→ Instructions for the task
Print every line of the material below exactly as it stands, but omit the pictures.
○ ○ ○
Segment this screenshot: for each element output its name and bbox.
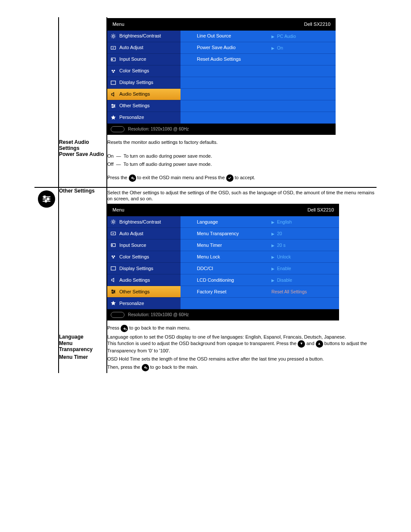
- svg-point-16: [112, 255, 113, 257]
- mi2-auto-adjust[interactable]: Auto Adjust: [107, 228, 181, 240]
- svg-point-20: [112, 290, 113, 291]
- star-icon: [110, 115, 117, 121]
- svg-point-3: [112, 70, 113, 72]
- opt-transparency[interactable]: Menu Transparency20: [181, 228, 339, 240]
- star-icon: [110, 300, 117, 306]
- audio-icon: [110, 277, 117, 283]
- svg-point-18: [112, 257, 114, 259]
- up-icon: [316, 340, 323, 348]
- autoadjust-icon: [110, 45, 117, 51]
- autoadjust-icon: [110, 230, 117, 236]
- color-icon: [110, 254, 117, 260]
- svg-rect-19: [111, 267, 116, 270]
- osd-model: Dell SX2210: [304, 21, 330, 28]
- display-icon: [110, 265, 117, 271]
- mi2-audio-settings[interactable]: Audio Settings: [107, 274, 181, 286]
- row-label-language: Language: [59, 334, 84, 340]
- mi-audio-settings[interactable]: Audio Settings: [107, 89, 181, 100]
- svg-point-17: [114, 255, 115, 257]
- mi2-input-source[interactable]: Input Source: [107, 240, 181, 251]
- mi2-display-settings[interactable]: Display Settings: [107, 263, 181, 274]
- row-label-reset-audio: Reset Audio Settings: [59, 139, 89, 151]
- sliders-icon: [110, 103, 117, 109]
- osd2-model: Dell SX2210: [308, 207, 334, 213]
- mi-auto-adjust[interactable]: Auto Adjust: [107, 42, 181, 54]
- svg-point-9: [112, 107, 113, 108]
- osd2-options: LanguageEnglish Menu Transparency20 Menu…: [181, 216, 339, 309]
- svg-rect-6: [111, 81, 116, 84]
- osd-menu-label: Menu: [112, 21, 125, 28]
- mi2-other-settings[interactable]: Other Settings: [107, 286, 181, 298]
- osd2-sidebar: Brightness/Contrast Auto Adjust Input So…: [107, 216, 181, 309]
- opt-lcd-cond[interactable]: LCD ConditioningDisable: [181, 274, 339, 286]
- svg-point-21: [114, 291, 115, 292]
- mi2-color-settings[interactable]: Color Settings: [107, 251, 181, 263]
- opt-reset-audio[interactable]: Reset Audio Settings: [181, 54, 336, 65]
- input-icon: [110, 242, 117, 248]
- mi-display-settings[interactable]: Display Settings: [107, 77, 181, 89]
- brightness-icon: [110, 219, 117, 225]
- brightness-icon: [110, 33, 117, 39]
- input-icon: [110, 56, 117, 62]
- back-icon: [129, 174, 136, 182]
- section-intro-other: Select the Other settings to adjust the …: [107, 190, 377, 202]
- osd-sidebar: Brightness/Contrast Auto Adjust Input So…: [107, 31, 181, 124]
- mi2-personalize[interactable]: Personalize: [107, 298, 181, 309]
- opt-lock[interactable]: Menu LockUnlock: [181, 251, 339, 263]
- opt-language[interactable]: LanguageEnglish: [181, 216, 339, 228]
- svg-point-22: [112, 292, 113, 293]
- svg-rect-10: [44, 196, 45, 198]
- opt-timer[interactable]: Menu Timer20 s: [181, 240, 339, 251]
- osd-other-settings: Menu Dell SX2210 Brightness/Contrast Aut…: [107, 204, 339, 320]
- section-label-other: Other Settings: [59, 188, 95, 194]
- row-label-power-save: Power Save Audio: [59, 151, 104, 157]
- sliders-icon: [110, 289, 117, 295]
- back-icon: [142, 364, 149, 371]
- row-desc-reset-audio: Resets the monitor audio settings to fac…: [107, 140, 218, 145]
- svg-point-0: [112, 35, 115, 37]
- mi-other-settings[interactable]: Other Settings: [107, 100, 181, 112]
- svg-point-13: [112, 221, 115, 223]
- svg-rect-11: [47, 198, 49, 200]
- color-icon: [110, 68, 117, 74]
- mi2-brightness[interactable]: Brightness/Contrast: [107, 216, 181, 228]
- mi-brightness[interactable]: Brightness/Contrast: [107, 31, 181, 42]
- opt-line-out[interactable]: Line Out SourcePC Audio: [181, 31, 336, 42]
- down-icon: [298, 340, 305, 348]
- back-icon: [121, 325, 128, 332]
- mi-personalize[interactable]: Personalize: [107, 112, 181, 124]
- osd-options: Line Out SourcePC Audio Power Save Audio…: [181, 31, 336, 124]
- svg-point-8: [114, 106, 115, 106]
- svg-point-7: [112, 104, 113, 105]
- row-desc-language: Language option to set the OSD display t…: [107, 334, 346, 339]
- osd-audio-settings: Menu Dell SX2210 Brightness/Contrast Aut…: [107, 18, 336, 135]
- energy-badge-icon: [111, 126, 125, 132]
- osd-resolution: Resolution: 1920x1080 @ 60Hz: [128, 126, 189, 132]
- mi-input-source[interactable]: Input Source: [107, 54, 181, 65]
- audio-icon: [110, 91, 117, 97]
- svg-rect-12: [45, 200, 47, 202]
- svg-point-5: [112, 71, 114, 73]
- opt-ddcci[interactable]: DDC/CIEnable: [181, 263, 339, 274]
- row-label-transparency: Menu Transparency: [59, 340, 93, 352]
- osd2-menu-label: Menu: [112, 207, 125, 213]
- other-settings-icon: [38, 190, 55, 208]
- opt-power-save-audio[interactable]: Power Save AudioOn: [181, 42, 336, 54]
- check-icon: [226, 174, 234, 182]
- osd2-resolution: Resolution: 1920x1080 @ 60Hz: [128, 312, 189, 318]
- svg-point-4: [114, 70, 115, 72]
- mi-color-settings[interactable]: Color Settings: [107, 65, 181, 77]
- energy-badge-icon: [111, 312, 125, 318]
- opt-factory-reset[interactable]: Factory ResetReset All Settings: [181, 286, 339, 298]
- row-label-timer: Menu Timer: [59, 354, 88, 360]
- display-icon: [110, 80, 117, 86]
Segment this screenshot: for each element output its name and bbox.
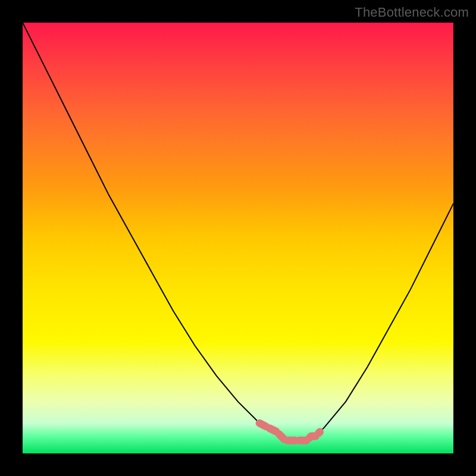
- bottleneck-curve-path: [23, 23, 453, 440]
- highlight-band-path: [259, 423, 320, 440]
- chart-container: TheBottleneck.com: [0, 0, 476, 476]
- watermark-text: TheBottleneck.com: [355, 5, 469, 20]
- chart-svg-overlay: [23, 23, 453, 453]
○ ○ ○
→ Expected output
Segment this screenshot: for each element output its name and bbox.
- svg-point-16: [112, 255, 113, 257]
- mi2-auto-adjust[interactable]: Auto Adjust: [107, 228, 181, 240]
- svg-point-20: [112, 290, 113, 291]
- star-icon: [110, 115, 117, 121]
- svg-point-3: [112, 70, 113, 72]
- opt-transparency[interactable]: Menu Transparency20: [181, 228, 339, 240]
- star-icon: [110, 300, 117, 306]
- audio-icon: [110, 277, 117, 283]
- svg-point-18: [112, 257, 114, 259]
- up-icon: [316, 340, 323, 348]
- autoadjust-icon: [110, 45, 117, 51]
- autoadjust-icon: [110, 230, 117, 236]
- color-icon: [110, 254, 117, 260]
- svg-rect-19: [111, 267, 116, 270]
- osd-model: Dell SX2210: [304, 21, 330, 28]
- display-icon: [110, 265, 117, 271]
- mi2-audio-settings[interactable]: Audio Settings: [107, 274, 181, 286]
- row-label-language: Language: [59, 334, 84, 340]
- mi-audio-settings[interactable]: Audio Settings: [107, 89, 181, 100]
- svg-point-17: [114, 255, 115, 257]
- mi2-input-source[interactable]: Input Source: [107, 240, 181, 251]
- mi2-display-settings[interactable]: Display Settings: [107, 263, 181, 274]
- row-label-reset-audio: Reset Audio Settings: [59, 139, 89, 151]
- sliders-icon: [110, 103, 117, 109]
- osd2-model: Dell SX2210: [308, 207, 334, 213]
- mi-auto-adjust[interactable]: Auto Adjust: [107, 42, 181, 54]
- svg-point-9: [112, 107, 113, 108]
- osd2-options: LanguageEnglish Menu Transparency20 Menu…: [181, 216, 339, 309]
- svg-rect-6: [111, 81, 116, 84]
- osd-menu-label: Menu: [112, 21, 125, 28]
- mi2-other-settings[interactable]: Other Settings: [107, 286, 181, 298]
- osd2-sidebar: Brightness/Contrast Auto Adjust Input So…: [107, 216, 181, 309]
- opt-lcd-cond[interactable]: LCD ConditioningDisable: [181, 274, 339, 286]
- svg-point-21: [114, 291, 115, 292]
- mi2-color-settings[interactable]: Color Settings: [107, 251, 181, 263]
- opt-reset-audio[interactable]: Reset Audio Settings: [181, 54, 336, 65]
- input-icon: [110, 242, 117, 248]
- mi-display-settings[interactable]: Display Settings: [107, 77, 181, 89]
- brightness-icon: [110, 219, 117, 225]
- brightness-icon: [110, 33, 117, 39]
- input-icon: [110, 56, 117, 62]
- back-icon: [129, 174, 136, 182]
- section-intro-other: Select the Other settings to adjust the …: [107, 190, 377, 202]
- osd-sidebar: Brightness/Contrast Auto Adjust Input So…: [107, 31, 181, 124]
- mi2-personalize[interactable]: Personalize: [107, 298, 181, 309]
- opt-lock[interactable]: Menu LockUnlock: [181, 251, 339, 263]
- opt-language[interactable]: LanguageEnglish: [181, 216, 339, 228]
- svg-point-22: [112, 292, 113, 293]
- svg-rect-10: [44, 196, 45, 198]
- opt-timer[interactable]: Menu Timer20 s: [181, 240, 339, 251]
- osd-other-settings: Menu Dell SX2210 Brightness/Contrast Aut…: [107, 204, 339, 320]
- section-label-other: Other Settings: [59, 188, 95, 194]
- row-label-power-save: Power Save Audio: [59, 151, 104, 157]
- sliders-icon: [110, 289, 117, 295]
- back-icon: [142, 364, 149, 371]
- row-desc-reset-audio: Resets the monitor audio settings to fac…: [107, 140, 218, 145]
- svg-point-0: [112, 35, 115, 37]
- mi-other-settings[interactable]: Other Settings: [107, 100, 181, 112]
- svg-point-13: [112, 221, 115, 223]
- svg-rect-11: [47, 198, 49, 200]
- color-icon: [110, 68, 117, 74]
- mi2-brightness[interactable]: Brightness/Contrast: [107, 216, 181, 228]
- mi-brightness[interactable]: Brightness/Contrast: [107, 31, 181, 42]
- opt-line-out[interactable]: Line Out SourcePC Audio: [181, 31, 336, 42]
- down-icon: [298, 340, 305, 348]
- back-icon: [121, 325, 128, 332]
- mi-personalize[interactable]: Personalize: [107, 112, 181, 124]
- osd-options: Line Out SourcePC Audio Power Save Audio…: [181, 31, 336, 124]
- svg-point-8: [114, 106, 115, 106]
- svg-point-7: [112, 104, 113, 105]
- row-desc-language: Language option to set the OSD display t…: [107, 334, 346, 339]
- osd-audio-settings: Menu Dell SX2210 Brightness/Contrast Aut…: [107, 18, 336, 135]
- energy-badge-icon: [111, 126, 125, 132]
- osd-resolution: Resolution: 1920x1080 @ 60Hz: [128, 126, 189, 132]
- mi-input-source[interactable]: Input Source: [107, 54, 181, 65]
- audio-icon: [110, 91, 117, 97]
- svg-rect-12: [45, 200, 47, 202]
- svg-point-5: [112, 71, 114, 73]
- opt-ddcci[interactable]: DDC/CIEnable: [181, 263, 339, 274]
- row-label-transparency: Menu Transparency: [59, 340, 93, 352]
- osd2-menu-label: Menu: [112, 207, 125, 213]
- other-settings-icon: [38, 190, 55, 208]
- opt-power-save-audio[interactable]: Power Save AudioOn: [181, 42, 336, 54]
- check-icon: [226, 174, 234, 182]
- osd2-resolution: Resolution: 1920x1080 @ 60Hz: [128, 312, 189, 318]
- svg-point-4: [114, 70, 115, 72]
- mi-color-settings[interactable]: Color Settings: [107, 65, 181, 77]
- energy-badge-icon: [111, 312, 125, 318]
- opt-factory-reset[interactable]: Factory ResetReset All Settings: [181, 286, 339, 298]
- row-label-timer: Menu Timer: [59, 354, 88, 360]
- display-icon: [110, 80, 117, 86]
Segment this screenshot: for each element output its name and bbox.
- bottleneck-curve-path: [23, 23, 453, 440]
- highlight-band-path: [259, 423, 320, 440]
- chart-container: TheBottleneck.com: [0, 0, 476, 476]
- watermark-text: TheBottleneck.com: [355, 5, 469, 20]
- chart-svg-overlay: [23, 23, 453, 453]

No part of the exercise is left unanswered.